A package is dropped on a horizontal conveyor belt. The mass of the package is \(m,\) the speed of the conveyor belt is \(v\), and the coefficient of kinetic friction between the package and the belt is \(\mu_{\mathrm{k}}\) a) How long does it take for the package to stop sliding on the belt? b) What is the package's displacement during this time? c) What is the energy dissipated by friction? d) What is the total work supplied by the system?

A block of mass \(5.0 \mathrm{~kg}\) slides without friction at a speed of \(8.0 \mathrm{~m} / \mathrm{s}\) on a horizontal table surface until it strikes and sticks to a mass of \(4.0 \mathrm{~kg}\) attached to a horizontal spring (with spring constant of \(k=2000.0 \mathrm{~N} / \mathrm{m}\) ), which in turn is attached to a wall. How far is the spring compressed before the masses come to rest? a) \(0.40 \mathrm{~m}\) b) \(0.54 \mathrm{~m}\) c) \(0.30 \mathrm{~m}\) d) \(0.020 \mathrm{~m}\) e) \(0.67 \mathrm{~m}\)

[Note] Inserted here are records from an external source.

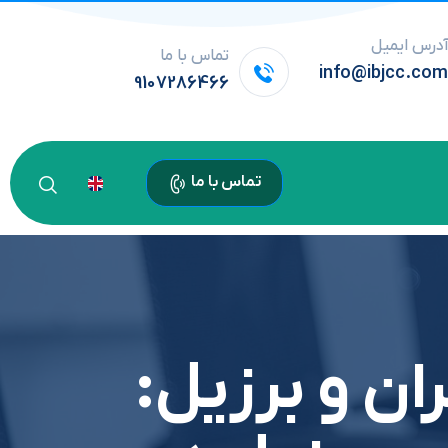
درس ایمیل
تماس با ما
info@ibjcc.co
9107286466
تماس با ما
ان و برزيل:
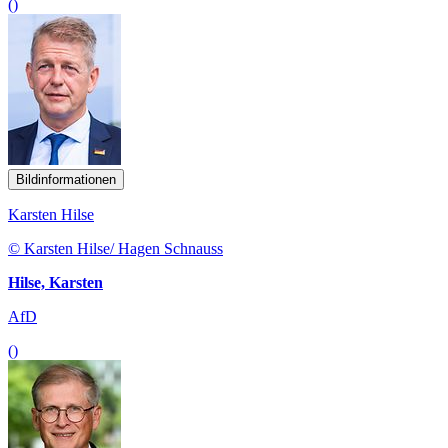
()
Bildinformationen
Karsten Hilse
© Karsten Hilse/ Hagen Schnauss
Hilse, Karsten
AfD
()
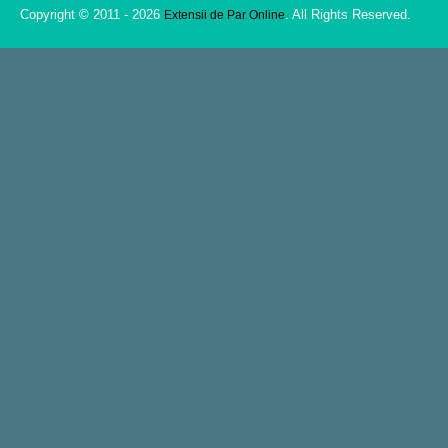
Copyright © 2011 - 2026
. All Rights Reserved.
Extensii de Par Online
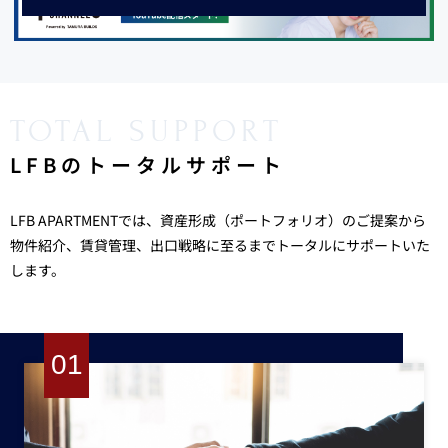
TOTAL SUPPORT
LFBのトータルサポート
LFB APARTMENTでは、資産形成（ポートフォリオ）のご提案から
物件紹介、賃貸管理、出口戦略に至るまでトータルにサポートいた
します。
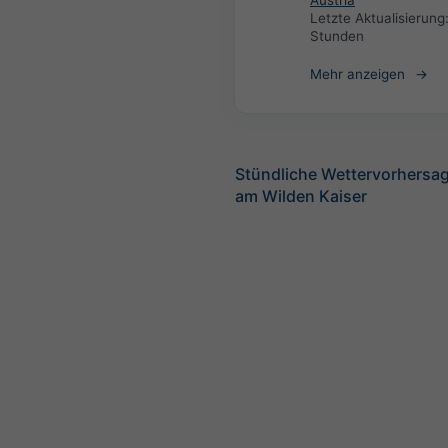
Austria
Letzte Aktualisierung
Stunden
Mehr anzeigen
Stündliche Wettervorhersag
am Wilden Kaiser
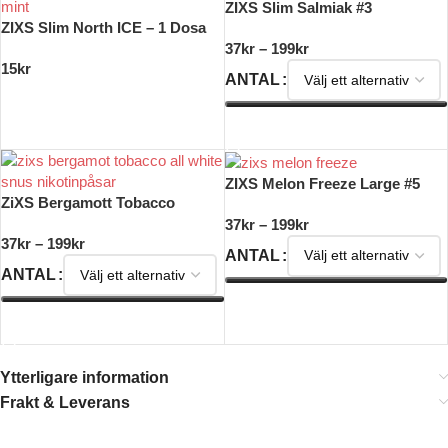
ZIXS Slim Salmiak #3
ZIXS Slim North ICE – 1 Dosa
37
kr
–
199
kr
15
kr
ANTAL
LÄGG TILL I VARUKORG
VÄLJ ALTERNATIV
ZIXS Melon Freeze Large #5
ZiXS Bergamott Tobacco
37
kr
–
199
kr
37
kr
–
199
kr
ANTAL
ANTAL
VÄLJ ALTERNATIV
VÄLJ ALTERNATIV
Ytterligare information
Frakt & Leverans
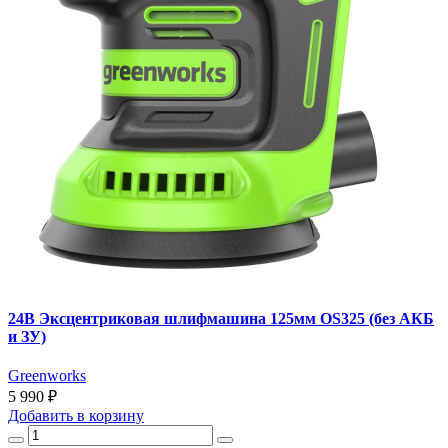
24В Эксцентриковая шлифмашина 125мм OS325 (без АКБ
и ЗУ)
Greenworks
5 990 ₽
Добавить
в корзину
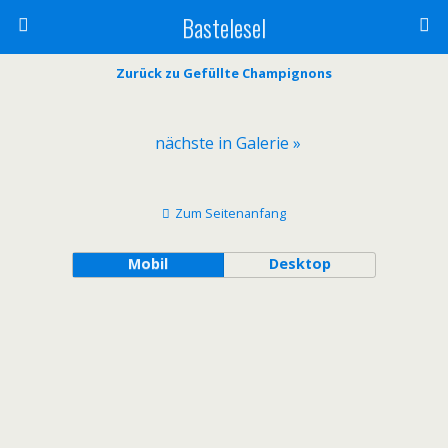
Bastelesel
Zurück zu Gefüllte Champignons
nächste in Galerie »
Zum Seitenanfang
Mobil
Desktop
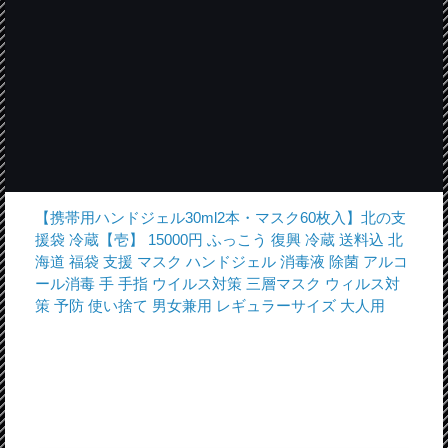
【携帯用ハンドジェル30ml2本・マスク60枚入】北の支
援袋 冷蔵【壱】 15000円 ふっこう 復興 冷蔵 送料込 北
海道 福袋 支援 マスク ハンドジェル 消毒液 除菌 アルコ
ール消毒 手 手指 ウイルス対策 三層マスク ウィルス対
策 予防 使い捨て 男女兼用 レギュラーサイズ 大人用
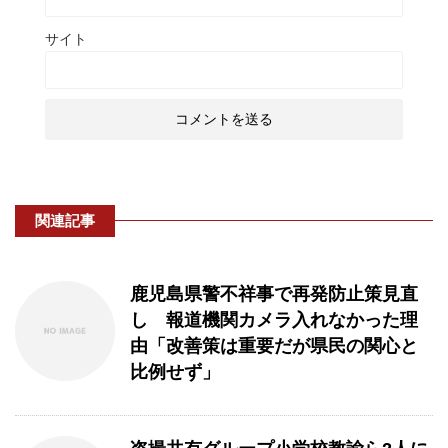
サイト
関連記事
鹿児島県警不祥事で再発防止策見直
し 報道機関カメラ入れなかった理
由「改善策は重要だが県民の関心と
比例せず」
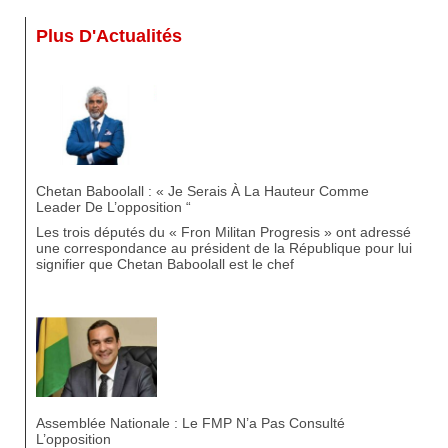
Plus D'Actualités
Chetan Baboolall : « Je Serais À La Hauteur Comme
Leader De L’opposition “
Les trois députés du « Fron Militan Progresis » ont adressé
une correspondance au président de la République pour lui
signifier que Chetan Baboolall est le chef
Assemblée Nationale : Le FMP N’a Pas Consulté
L’opposition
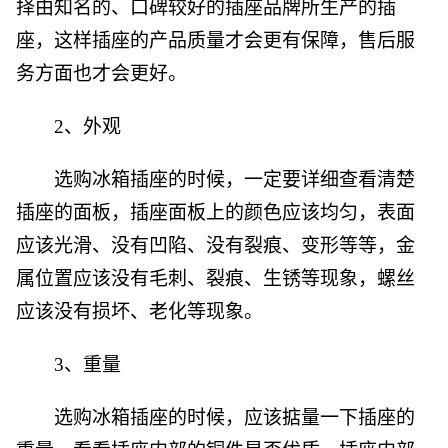
择由知名的、口碑较好的插座品牌所生产的插
座，这样插座的产品质量才会更有保障，售后服
务方面也才会更好。
2、外观
选购冰箱插座的时候，一定要详细查看清楚
插座的面板，插座面板上的颜色应该均匀，表面
应该光滑、没有凹陷、没有裂痕、变形等等，金
属位置应该没有毛刺、裂痕、生锈等现象，螺丝
应该没有损坏、老化等现象。
3、重量
选购冰箱插座的时候，应该掂量一下插座的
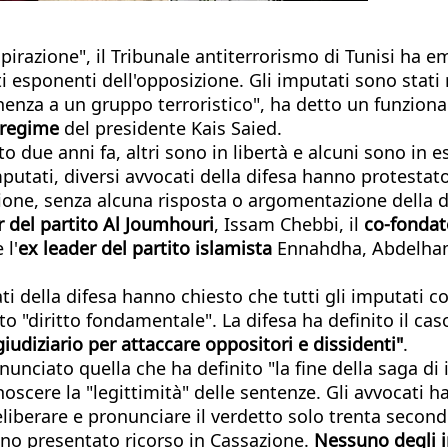
pirazione", il Tribunale antiterrorismo di Tunisi ha 
ti esponenti dell'opposizione. Gli imputati sono stati 
nenza a un gruppo terroristico", ha detto un funzionar
 regime
del presidente Kais Saied.
 due anni fa, altri sono in libertà e alcuni sono in esi
tati, diversi avvocati della difesa hanno protestato 
sione, senza alcuna risposta o argomentazione della d
r del partito Al Joumhouri
, Issam Chebbi, il
co-fondat
 l'
ex leader del partito islamista
Ennahdha, Abdelhamid
cati della difesa hanno chiesto che tutti gli imputati
o "diritto fondamentale". La difesa ha definito il ca
giudiziario per attaccare oppositori e dissidenti"
.
unciato quella che ha definito "la fine della saga di in
noscere la "legittimità" delle sentenze. Gli avvocati
deliberare e pronunciare il verdetto solo trenta second
ano presentato ricorso in Cassazione.
Nessuno degli im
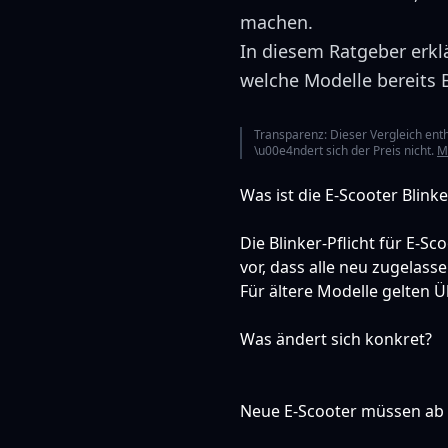
machen.
In diesem Ratgeber erklä
welche Modelle bereits 
Transparenz: Dieser Vergleich enth\
\u00e4ndert sich der Preis nicht.
M
Was ist die E-Scooter Blinke
Die Blinker-Pflicht für E-S
vor, dass alle neu zugelas
Für ältere Modelle gelten 
Was ändert sich konkret?
Neue E-Scooter müssen ab 2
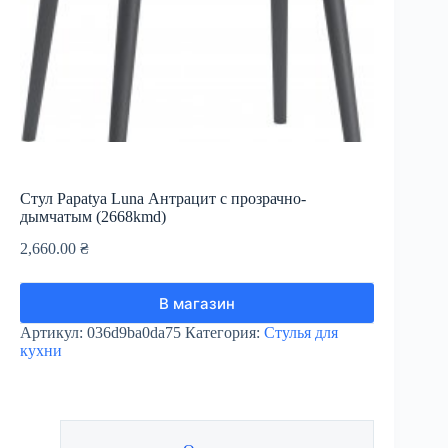
Стул Papatya Luna Антрацит с прозрачно-
дымчатым (2668kmd)
2,660.00
₴
В магазин
Артикул:
036d9ba0da75
Категория:
Стулья для
кухни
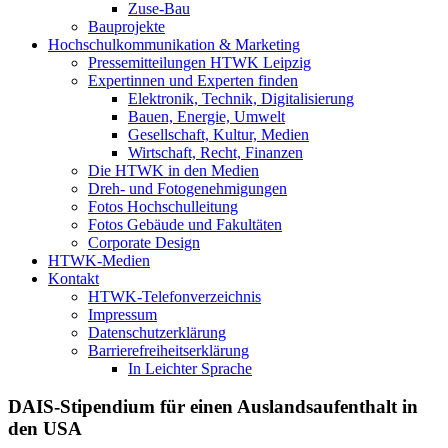
Zuse-Bau
Bauprojekte
Hochschulkommunikation & Marketing
Pressemitteilungen HTWK Leipzig
Expertinnen und Experten finden
Elektronik, Technik, Digitalisierung
Bauen, Energie, Umwelt
Gesellschaft, Kultur, Medien
Wirtschaft, Recht, Finanzen
Die HTWK in den Medien
Dreh- und Fotogenehmigungen
Fotos Hochschulleitung
Fotos Gebäude und Fakultäten
Corporate Design
HTWK-Medien
Kontakt
HTWK-Telefonverzeichnis
Impressum
Datenschutzerklärung
Barrierefreiheitserklärung
In Leichter Sprache
DAIS-Stipendium für einen Auslandsaufenthalt in
den USA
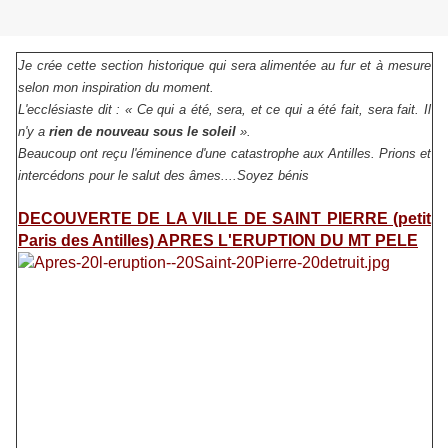
Je crée cette section historique qui sera alimentée au fur et à mesure
selon mon inspiration du moment.
L'ecclésiaste dit : « Ce qui a été, sera, et ce qui a été fait, sera fait. Il
n'y a
rien de nouveau sous le soleil
».
Beaucoup ont reçu l'éminence d'une catastrophe aux Antilles. Prions et
intercédons pour le salut des âmes....Soyez bénis
DECOUVERTE DE LA VILLE DE SAINT PIERRE (petit
Paris des Antilles) APRES L'ERUPTION DU MT PELE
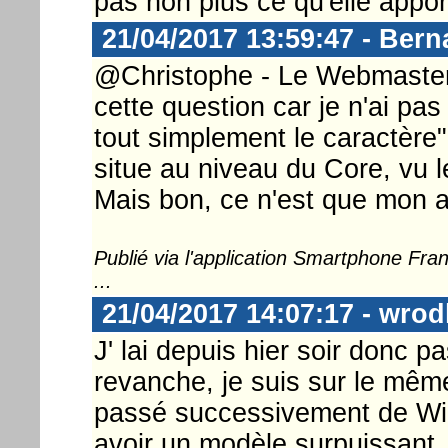
pas non plus ce qu'elle appo
21/04/2017 13:59:47 - Ber
@Christophe - Le Webmaster 
cette question car je n'ai pas
tout simplement le caractère"
situe au niveau du Core, vu le
Mais bon, ce n'est que mon a
Publié via l'application Smartphone Fr
...
21/04/2017 14:07:17 - wrod
J' lai depuis hier soir donc p
revanche, je suis sur le mêm
passé successivement de Win
avoir un modèle surpuissant.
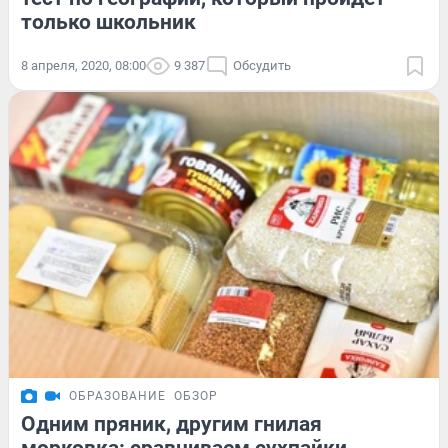
только школьник
8 апреля, 2020, 08:00
9 387
Обсудить
ОБРАЗОВАНИЕ
ОБЗОР
Одним пряник, другим гнилая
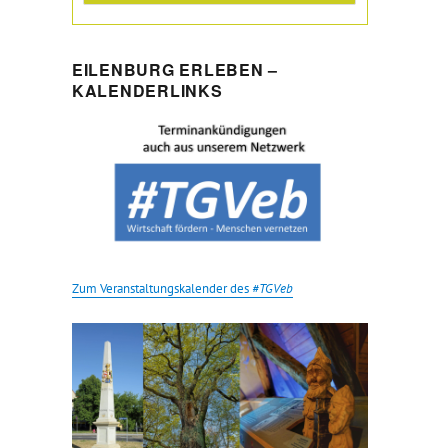
EILENBURG ERLEBEN –
KALENDERLINKS
Zum Veranstaltungskalender des
#TGVeb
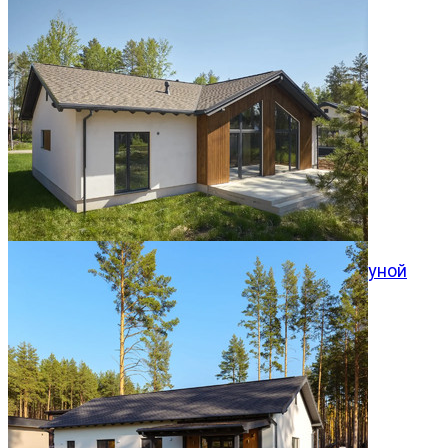
Одноэтажный дом со вторым светом и сауной
Хвойный 140м²
10.08.2026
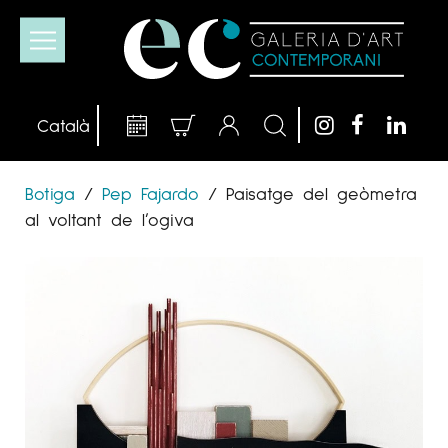
Botiga
/
Pep Fajardo
/
Paisatge del geòmetra
al voltant de l’ogiva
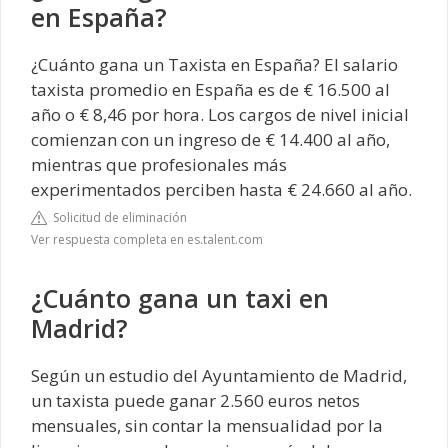
en España?
¿Cuánto gana un Taxista en España? El salario
taxista promedio en España es de € 16.500 al
año o € 8,46 por hora. Los cargos de nivel inicial
comienzan con un ingreso de € 14.400 al año,
mientras que profesionales más
experimentados perciben hasta € 24.660 al año.
Solicitud de eliminación
Ver respuesta completa en es.talent.com
¿Cuánto gana un taxi en
Madrid?
Según un estudio del Ayuntamiento de Madrid,
un taxista puede ganar 2.560 euros netos
mensuales, sin contar la mensualidad por la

A cannonball of mass \(5.99 \mathrm{~kg}\) is shot from a cannon at an angle of \(50.21^{\circ}\) relative to the horizontal and with an initial speed of \(52.61 \mathrm{~m} / \mathrm{s}\). As the cannonball reaches the highest point of its trajectory, what is the gain in its potential energy relative to the point from which it was shot?

The greenskeepers of golf courses use a stimpmeter to determine how "fast" their greens are. A stimpmeter is a straight aluminum bar with a V-shaped groove on which a golf ball can roll. It is designed to release the golf ball once the angle of the bar with the ground reaches a value of \(\theta=20.0^{\circ} .\) The golf ball \((\) mass \(=1.62 \mathrm{oz}=0.0459 \mathrm{~kg})\) rolls 30.0 in down the bar and then continues to roll along the green for several feet. This distance is called the "reading." The test is done on a level part of the green, and stimpmeter readings between 7 and \(12 \mathrm{ft}\) are considered acceptable. For a stimpmeter reading of \(11.1 \mathrm{ft},\) what is the coefficient of friction between the ball and the green? (The ball is rolling and not sliding, as we usually assume when considering friction, but this does not change the result in this case.)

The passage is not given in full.